Open albertz opened 4 years ago
For reference, with debug_add_check_numerics_ops = True
:
InvalidArgumentError: optimize/gradients/lstm0_bw/rec/NativeLstm2_grad/GradOfNativeLstm2:0 : Tensor had NaN values
[[node add_check_numerics_ops/optimize/gradients/lstm0_bw/rec/NativeLstm2_grad/GradOfNativeLstm2_check_numerics (defined at /work/tools/asr/python/3.8.0_tf_1.15-generic+cuda10.1/lib/python3.8/site-packages/tensorflow_core/python/framework/ops.py:1748) ]]
Or:
InvalidArgumentError: optimize/gradients/output/rec/att/TensorArrayStack/TensorArrayGatherV3_grad/TensorArrayGrad/TensorArrayGradV3:1 : Tensor had NaN values
[[node add_check_numerics_ops/optimize/gradients/output/rec/att/TensorArrayStack/TensorArrayGatherV3_grad/TensorArrayGrad/TensorArrayGradV3_check_numerics (defined at /work/tools/asr/python/3.8.0_tf_1.15-generic+cuda10.1/lib/python3.8/site-packages/tensorflow_core/python/framework/ops.py:1748) ]]
Or:
InvalidArgumentError: optimize/gradients/output/rec/subnet_base/input_layers_moved_out/target_embed_ta_unstack/target_embed_ta_unstack/target_embed_ta_unstack_grad/TensorArrayGrad/TensorArrayGradV3:1 : Tensor had NaN values
Or:
InvalidArgumentError: optimize/gradients/conv1/convolution_grad/Conv2DBackpropFilter:0 : Tensor had NaN values
I just noticed that when I run python3 tests/test_TFEngine.py
(i.e. all the tests in there), sometimes I get inf/nan. This is with TF 1.15.2, CUDA 10.0, GTX 2070. It is not deterministic at all. Often it all runs through fine. Also when it occurs on some test (e.g. test_attention_train_then_search
), when I run this test specifically (via python3 tests/test_TFEngine.py test_attention_train_then_search
), it does not occur anymore. It seems important to run the whole test suite. Maybe the problem is only triggered that way, when there was already certain (other) usage of the GPU before.

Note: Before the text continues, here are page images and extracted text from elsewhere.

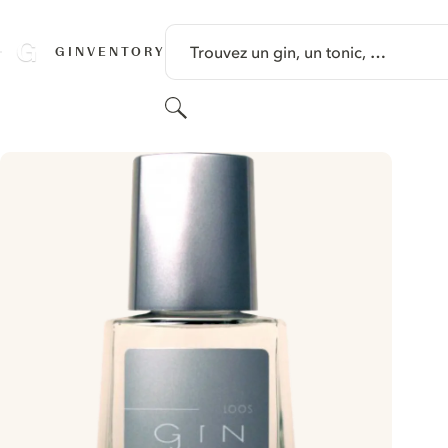
PASSER AU CONTENU
Trouvez un gin, un tonic, …
GINVENTORY
Rechercher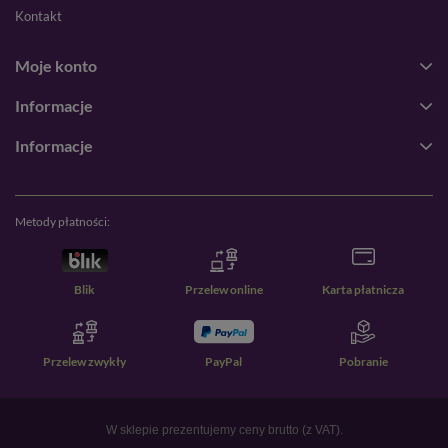
Kontakt
Moje konto
Informacje
Informacje
Metody płatności:
Blik
Przelew online
Karta płatnicza
Przelew zwykły
PayPal
Pobranie
W sklepie prezentujemy ceny brutto (z VAT).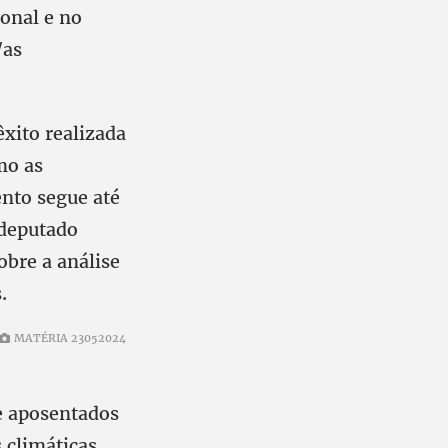
onal e no
/as
xito realizada
mo as
ento segue até
-deputado
obre a análise
.
MATÉRIA 23052024
e aposentados
 climáticas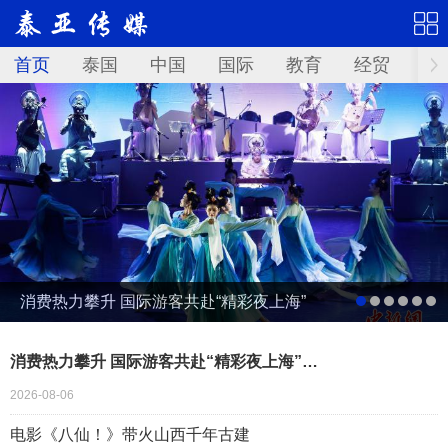
首页
泰国
中国
国际
教育
经贸
华
消费热力攀升 国际游客共赴“精彩夜上海”
消费热力攀升 国际游客共赴“精彩夜上海”…
2026-08-06
电影《八仙！》带火山西千年古建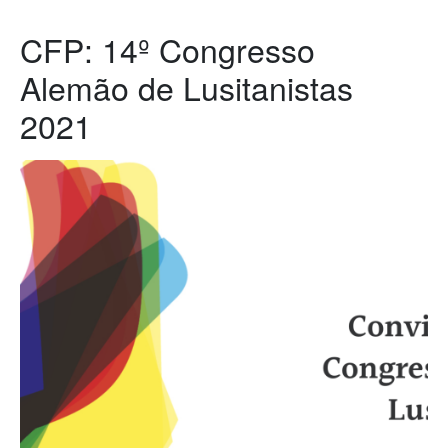
CFP: 14º Congresso
Alemão de Lusitanistas
2021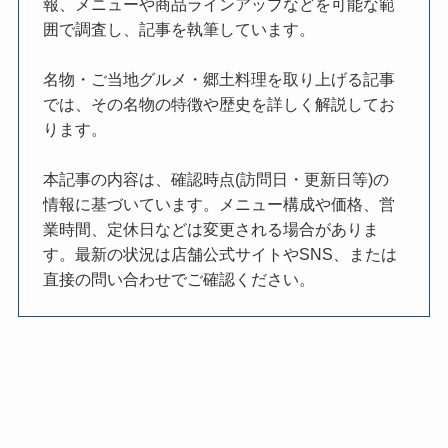
報、メニューや商品ラインアップなどを可能な範
囲で調査し、記事を執筆しています。
名物・ご当地グルメ・郷土料理を取り上げる記事
では、その名物の特徴や歴史を詳しく解説してお
ります。
本記事の内容は、確認時点(訪問日・更新日等)の
情報に基づいています。メニュー構成や価格、営
業時間、定休日などは変更される場合がありま
す。最新の状況は店舗公式サイトやSNS、または
直接の問い合わせでご確認ください。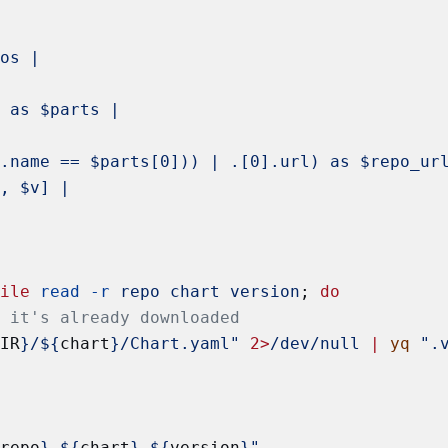
pos |
) as $parts |
(.name == $parts[0])) | .[0].url) as $repo_ur
], $v] |
hile
 read
 -r
 repo
 chart
 version
; 
do
f it's already downloaded
DIR
}/${
chart
}/Chart.yaml" 
2>
/dev/null 
|
 yq
 ".
{
repo
} ${
chart
} ${
version
}"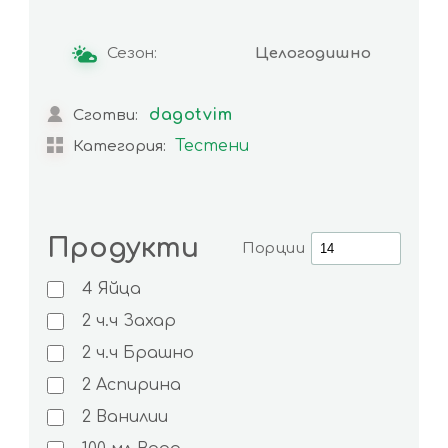
Сезон:
Целогодишно
dagotvim
Сготви:
Тестени
Категория:
Продукти
Порции
4
Яйца
2
ч.ч
Захар
2
ч.ч
Брашно
2
Аспирина
2
Ванилии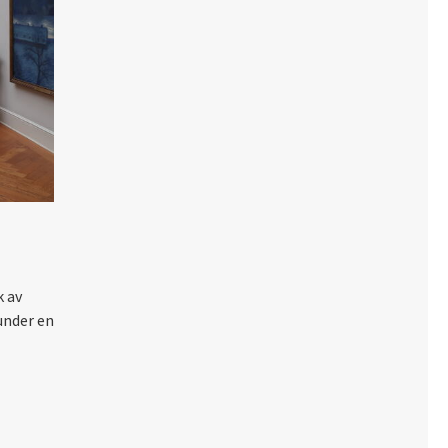
k av
under en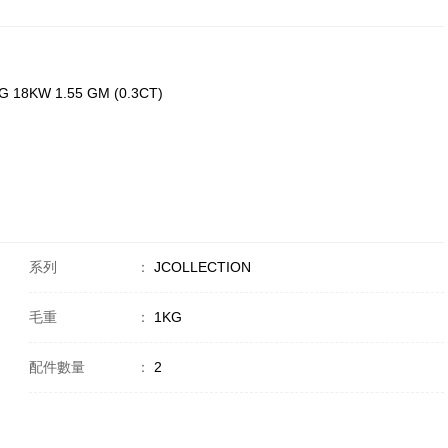
 18KW 1.55 GM (0.3CT)
系列
：
JCOLLECTION
毛重
：
1KG
配件數量
：
2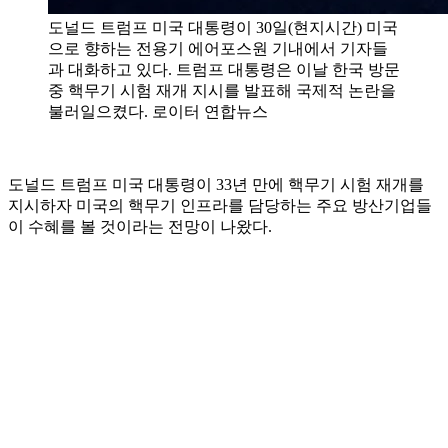
도널드 트럼프 미국 대통령이 30일(현지시간) 미국
으로 향하는 전용기 에어포스원 기내에서 기자들
과 대화하고 있다. 트럼프 대통령은 이날 한국 방문
중 핵무기 시험 재개 지시를 발표해 국제적 논란을
불러일으켰다. 로이터 연합뉴스
도널드 트럼프 미국 대통령이 33년 만에 핵무기 시험 재개를
지시하자 미국의 핵무기 인프라를 담당하는 주요 방산기업들
이 수혜를 볼 것이라는 전망이 나왔다.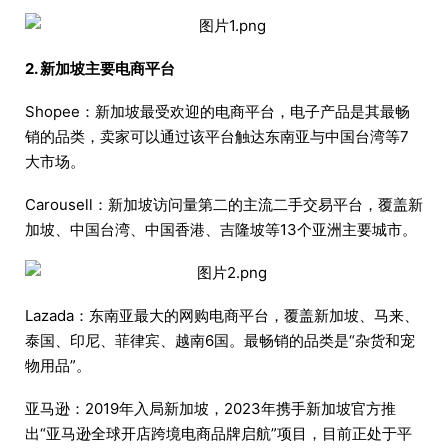
2. 新加坡主要电商平台
Shopee：新加坡最受欢迎的电商平台，电子产品是其最畅
销的品类，卖家可以通过该平台触达东南亚与中国台湾等7
大市场。
Carousell：新加坡访问量第二的主流二手交易平台，覆盖新
加坡、中国台湾、中国香港、吉隆坡等13个亚洲主要城市。
Lazada：东南亚最大的网购电商平台，覆盖新加坡、马来、
泰国、印尼、菲律宾、越南6国。最畅销的品类是“杂货和宠
物用品”。
亚马逊：2019年入局新加坡，2023年携手新加坡官方推
出“亚马逊全球开店跨境电商品牌启航”项目，目前正处于平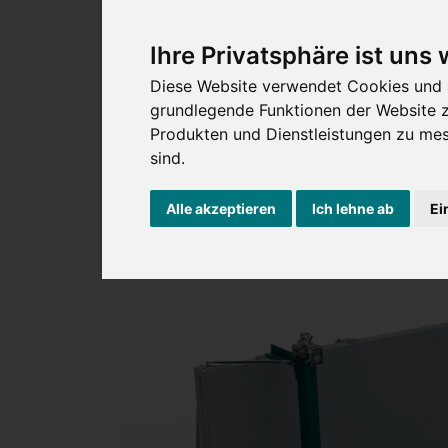
Ihre Privatsphäre ist uns 
Diese Website verwendet Cookies und 
grundlegende Funktionen der Website 
Produkten und Dienstleistungen zu mes
sind
.
Alle akzeptieren
Ich lehne ab
Ei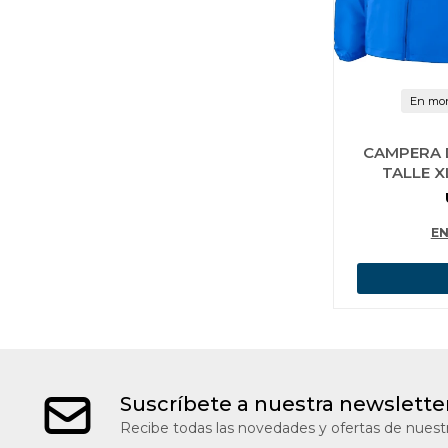
En mon
CAMPERA 
TALLE X
EN
Suscríbete a nuestra newslette
Recibe todas las novedades y ofertas de nuestr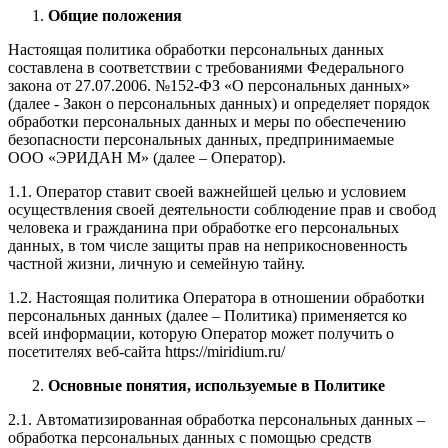
Общие положения
Настоящая политика обработки персональных данных
составлена в соответствии с требованиями Федерального
закона от 27.07.2006. №152-ФЗ «О персональных данных»
(далее - Закон о персональных данных) и определяет порядок
обработки персональных данных и меры по обеспечению
безопасности персональных данных, предпринимаемые
ООО «ЭРИДАН М» (далее – Оператор).
1.1. Оператор ставит своей важнейшей целью и условием
осуществления своей деятельности соблюдение прав и свобод
человека и гражданина при обработке его персональных
данных, в том числе защиты прав на неприкосновенность
частной жизни, личную и семейную тайну.
1.2. Настоящая политика Оператора в отношении обработки
персональных данных (далее – Политика) применяется ко
всей информации, которую Оператор может получить о
посетителях веб-сайта https://miridium.ru/
Основные понятия, используемые в Политике
2.1. Автоматизированная обработка персональных данных –
обработка персональных данных с помощью средств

@critias @pavelgolik maybe you can also try to run that? At least it is some way of test.
python3 tests/test_TFEngine.py test_rec_subnet_train_t3d_simple
can reproduce it (sometimes, actually quite rarely, maybe in 2% of the cases, so run in maybe 100 times to get the error), and that is even with TF 1.14, CUDA 10.1. It might be much more rare than with TF 1.15. Not really sure... (This is not at i6 but some own private env.)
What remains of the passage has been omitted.